Friday, October 25, 2024

It's Not Over 'Til It's Over

There was a whole introduction here, where I explained I didn't have enough to say about the shows I've been watching to make a post and how I was going to have to stuff what I did have into a grab-bag alongside a bunch of other odds and ends to pad it out. Then I started writing and the TV part alone came to almost two thousand words, which seemed like it might be enough after all. So that's what this post is now.

And even then it's only two shows. I was going to cover three because I thought that's what I'd watched all the way through to the end but it turns out I hadn't after all because one of them hasn't actually finished yet. It still has three episodes to go. That's what happens when Prime decides to switch things up and drop three episodes at a time. I'm not used to the cadence. It throws me off.

Nine did seem like a curious number of episodes for a full season but the last one, which obviously I know now wasn't the last at all, really did feel like a season-ending cliffhanger to me. I took it that way quite happily. I was only mildly disturbed it seemed to end on such a downbeat note. I thought it was quite brave, if anything.

I'd still be thinking of it like that if I hadn't just now decided to fact-check, ahead of writing this post, just to make absolutely sure there weren't any more coming. Only to find out that, yes, there were. Three more as of last night, in fact.

I'll hold off on that one, then, until I've watched those. Looks like the story might end differently to how I'd imagined. Now there's time for a happy ending, although I kind of hope that's not where it's heading, which sounds a bit mean but art can be unkind. 

I suppose I also ought to say what show it is. It's Vox Machina.


Another show I definitely have finished and will not be watching any more of is Kaos.
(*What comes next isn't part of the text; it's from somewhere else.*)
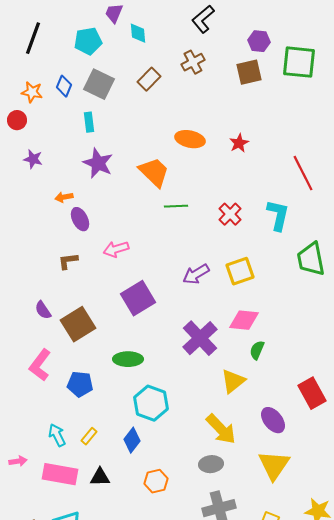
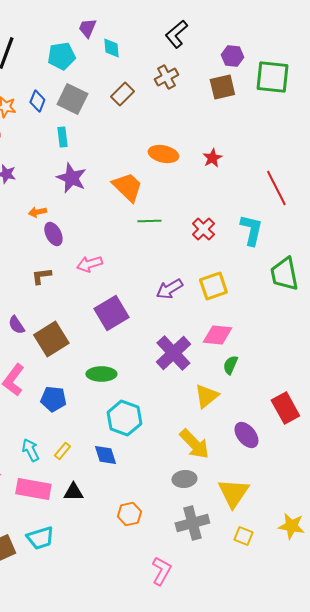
blue diamond: (132, 440) -> (105, 455), turned -55
yellow triangle: (274, 465) -> (233, 493), moved
orange hexagon: (156, 481) -> (129, 514), moved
Not because I didn't enjoy it. I liked it quite a lot. Because it's already been dropped by Netflix, who seem to have the attention span of a six week old kitten these days. 

Kaos is a mildly surreal, slightly disconcerting take on Greek myth starring Jeff Goldblum and an excellent supporting cast, including David Thewlis, who I have to admit I thought had died years ago. Must be confusing him with someone else. 

The eight episode first season very clearly sets up a second that's never going to happen unless someone else picks it up, which seems unlikely. There seems to be no obvious explanation for the decision, either, except that it didn't meet whatever criteria for success Netflix set. 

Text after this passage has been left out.